**YOUR GOAL**
In the entries that follow, which lines hold the string "messages"? List them.

**DATASET ENTRIES**
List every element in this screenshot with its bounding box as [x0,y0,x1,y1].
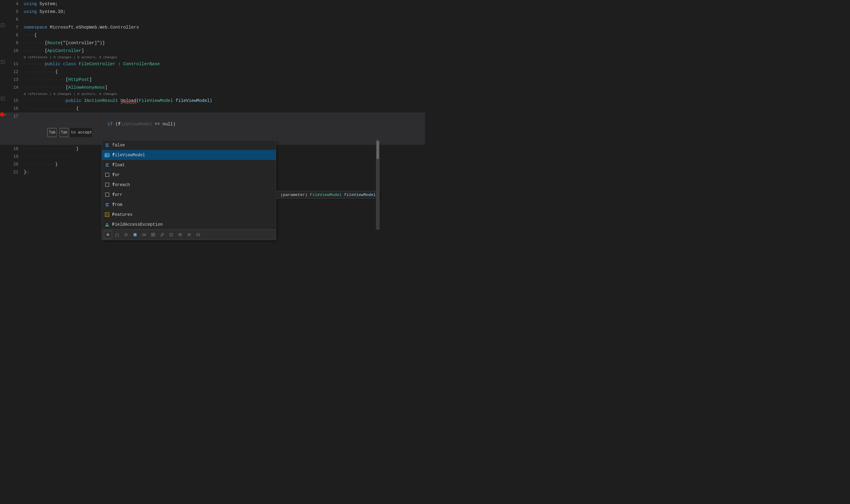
line-number-4: 4 [6,0,22,8]
gutter-11: − [0,60,6,64]
attr-route: Route [47,40,60,46]
line-number-5: 5 [6,8,22,16]
keyword-class: class [63,61,76,67]
autocomplete-item-fileviewmodel[interactable]: fileViewModel [102,150,276,160]
autocomplete-item-foreach[interactable]: foreach [102,180,276,190]
line-content-4: using System; [22,0,425,8]
typed-f: f [118,122,121,127]
autocomplete-item-for[interactable]: for [102,170,276,180]
line-number-15: 15 [6,97,22,105]
param-fileviewmodel: fileViewModel) [173,98,212,103]
line-5: 5 using System.IO; [0,8,425,16]
autocomplete-scrollbar[interactable] [376,140,380,230]
line-number-14: 14 [6,84,22,91]
line-7: − 7 namespace Microsoft.eShopWeb.Web.Con… [0,23,425,31]
variable-icon-svg [105,153,109,158]
keyword-namespace: namespace [24,25,47,30]
collapse-icon-11[interactable]: − [1,60,4,64]
keyword-using-4: using [24,1,37,6]
svg-rect-18 [197,234,200,236]
param-info-tooltip: (parameter) FileViewModel fileViewModel [277,191,380,199]
line-number-10: 10 [6,47,22,55]
line-number-19: 19 [6,153,22,161]
line-content-5: using System.IO; [22,8,425,16]
autocomplete-item-fieldaccessexception[interactable]: FieldAccessException [102,219,276,229]
footer-icon-braces[interactable]: {} [113,231,121,239]
ac-label-float: float [112,163,273,167]
autocomplete-footer: ⊞ {} [102,229,276,240]
autocomplete-item-forr[interactable]: forr [102,190,276,200]
svg-rect-9 [134,233,137,236]
footer-icon-cube[interactable] [167,231,175,239]
line-content-8: ····{ [22,31,425,39]
line-6: 6 [0,16,425,23]
ghost-fileviewmodel: ileViewModel [121,122,152,127]
footer-icon-diamond[interactable] [122,231,130,239]
footer-icon-grid[interactable]: ⊞ [104,231,112,239]
footer-icon-lines[interactable] [185,231,193,239]
line-number-8: 8 [6,31,22,39]
hint-10: 0 references | 0 changes | 0 authors, 0 … [24,55,425,60]
svg-text:!: ! [5,114,5,115]
line-number-11: 11 [6,60,22,68]
line-8: 8 ····{ [0,31,425,39]
line-number-12: 12 [6,68,22,76]
line-content-9: ········[Route("[controller]")] [22,39,425,47]
tab-key-1: Tab [47,128,57,137]
type-fileviewmodel-param: FileViewModel [139,98,173,103]
footer-icon-circles[interactable] [140,231,148,239]
line-4: 4 using System; [0,0,425,8]
exception-icon-fieldaccessexception [104,222,110,227]
ac-label-from: from [112,202,273,207]
snippet-icon-forr [104,192,110,197]
autocomplete-item-features[interactable]: {} Features [102,210,276,219]
autocomplete-scrollbar-thumb [377,141,379,159]
attr-apicontroller: ApiController [47,48,81,53]
attr-httppost: HttpPost [68,77,89,82]
ac-label-fieldaccessexception: FieldAccessException [112,222,273,227]
line-content-12: ············{ [22,68,425,76]
footer-icon-layers[interactable] [176,231,185,239]
exception-icon-svg [105,222,109,227]
footer-icon-stack[interactable] [149,231,157,239]
snippet-icon-foreach [104,182,110,187]
text-4: System; [37,1,58,6]
autocomplete-item-from[interactable]: from [102,200,276,210]
gutter-15: − [0,97,6,101]
line-number-13: 13 [6,76,22,84]
param-var-name: fileViewModel [344,193,376,197]
line-content-10: ········[ApiController] [22,47,425,55]
svg-point-10 [142,234,144,236]
collapse-icon-7[interactable]: − [1,23,4,27]
autocomplete-scrollbar-area: ⊞ {} [102,229,276,240]
line-number-16: 16 [6,105,22,112]
ac-label-fileviewmodel: fileViewModel [112,153,273,158]
autocomplete-item-false[interactable]: false [102,140,276,150]
breakpoint-17[interactable] [0,112,4,116]
line-number-20: 20 [6,161,22,168]
keyword-icon-float [104,162,110,168]
variable-icon-fileviewmodel [104,152,110,158]
collapse-icon-15[interactable]: − [1,97,4,101]
param-type-name: FileViewModel [310,193,341,197]
footer-icon-rect[interactable] [194,231,203,239]
svg-rect-12 [152,233,155,234]
autocomplete-item-float[interactable]: float [102,160,276,170]
line-16: 16 ····················{ [0,105,425,112]
tab-accept-text: to accept [71,129,92,137]
line-content-15: ················public IActionResult Upl… [22,97,425,105]
keyword-public-11: public [45,61,60,67]
line-15: − 15 ················public IActionResul… [0,97,425,105]
footer-icon-wrench[interactable] [158,231,166,239]
svg-rect-13 [152,235,155,236]
line-number-17: 17 [6,112,22,120]
ac-label-foreach: foreach [112,182,273,187]
editor-container: 4 using System; 5 using System.IO; 6 − 7… [0,0,425,252]
line-content-7: namespace Microsoft.eShopWeb.Web.Control… [22,23,425,31]
ac-label-for: for [112,173,273,177]
snippet-icon-for [104,172,110,178]
line-number-9: 9 [6,39,22,47]
autocomplete-list: false fileViewModel [102,140,276,240]
ac-label-false: false [112,143,273,147]
footer-icon-square-filled[interactable] [131,231,139,239]
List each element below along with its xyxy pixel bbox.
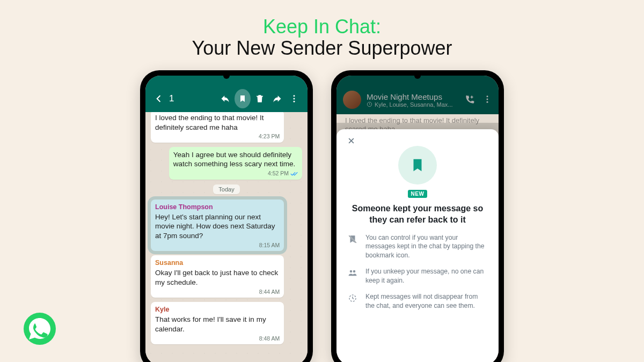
- bookmark-off-icon: [347, 233, 358, 244]
- phone-notch: [223, 72, 230, 79]
- message-text: Hey! Let's start planning our next movie…: [155, 212, 280, 241]
- message-time: 8:15 AM: [155, 242, 280, 249]
- svg-point-8: [353, 270, 356, 273]
- timer-icon: [347, 292, 358, 303]
- headline-line2: Your New Sender Superpower: [0, 38, 644, 59]
- info-row: If you unkeep your message, no one can k…: [347, 267, 488, 285]
- info-text: You can control if you want your message…: [365, 233, 488, 260]
- message-text: That works for me! I'll save it in my ca…: [155, 315, 280, 334]
- svg-point-2: [294, 101, 295, 102]
- message-out[interactable]: Yeah I agree but we should definitely wa…: [169, 147, 302, 180]
- info-text: If you unkeep your message, no one can k…: [365, 267, 488, 285]
- message-in[interactable]: Kyle That works for me! I'll save it in …: [151, 302, 284, 344]
- message-time: 8:44 AM: [155, 289, 280, 296]
- keep-button[interactable]: [235, 91, 251, 107]
- message-in[interactable]: I loved the ending to that movie! It def…: [151, 112, 284, 143]
- hero-bookmark-icon: [398, 146, 437, 184]
- message-sender: Louise Thompson: [155, 203, 280, 211]
- bookmark-icon: [235, 89, 251, 108]
- chat-body[interactable]: I loved the ending to that movie! It def…: [145, 112, 308, 362]
- message-in-selected[interactable]: Louise Thompson Hey! Let's start plannin…: [151, 200, 284, 252]
- phone-left: 1: [140, 70, 313, 362]
- sheet-title: Someone kept your message so they can re…: [352, 203, 484, 226]
- reply-button[interactable]: [217, 91, 233, 107]
- svg-point-1: [294, 98, 295, 100]
- phone-notch: [414, 72, 421, 79]
- delete-button[interactable]: [252, 91, 268, 107]
- info-text: Kept messages will not disappear from th…: [365, 292, 488, 310]
- selection-count: 1: [169, 93, 174, 104]
- message-sender: Susanna: [155, 258, 280, 267]
- message-time: 8:48 AM: [155, 335, 280, 343]
- message-sender: Kyle: [155, 305, 280, 314]
- svg-point-7: [350, 270, 353, 273]
- phone-right: Movie Night Meetups Kyle, Louise, Susann…: [331, 70, 504, 362]
- message-text: I loved the ending to that movie! It def…: [155, 113, 280, 132]
- message-time: 4:23 PM: [155, 133, 280, 141]
- whatsapp-logo: [23, 312, 57, 346]
- message-text: Okay I'll get back to just have to check…: [155, 268, 280, 287]
- forward-button[interactable]: [269, 91, 285, 107]
- info-sheet: NEW Someone kept your message so they ca…: [336, 129, 499, 362]
- headline-line1: Keep In Chat:: [0, 16, 644, 38]
- selection-header: 1: [145, 76, 308, 112]
- message-in[interactable]: Susanna Okay I'll get back to just have …: [151, 255, 284, 298]
- dim-overlay: [336, 76, 499, 114]
- message-time: 4:52 PM: [173, 170, 298, 178]
- read-ticks-icon: [290, 171, 298, 176]
- new-badge: NEW: [408, 190, 428, 198]
- people-icon: [347, 267, 358, 278]
- info-row: Kept messages will not disappear from th…: [347, 292, 488, 310]
- headline: Keep In Chat: Your New Sender Superpower: [0, 0, 644, 58]
- group-header[interactable]: Movie Night Meetups Kyle, Louise, Susann…: [336, 76, 499, 114]
- date-separator: Today: [151, 184, 302, 194]
- info-row: You can control if you want your message…: [347, 233, 488, 260]
- more-button[interactable]: [286, 91, 302, 107]
- close-button[interactable]: [347, 137, 488, 145]
- svg-point-0: [294, 95, 295, 97]
- back-button[interactable]: [151, 91, 167, 107]
- message-text: Yeah I agree but we should definitely wa…: [173, 150, 298, 169]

**REPLY TO THE TASK**
- info-text: Kept messages will not disappear from th…: [365, 292, 488, 310]
- info-row: Kept messages will not disappear from th…: [347, 292, 488, 310]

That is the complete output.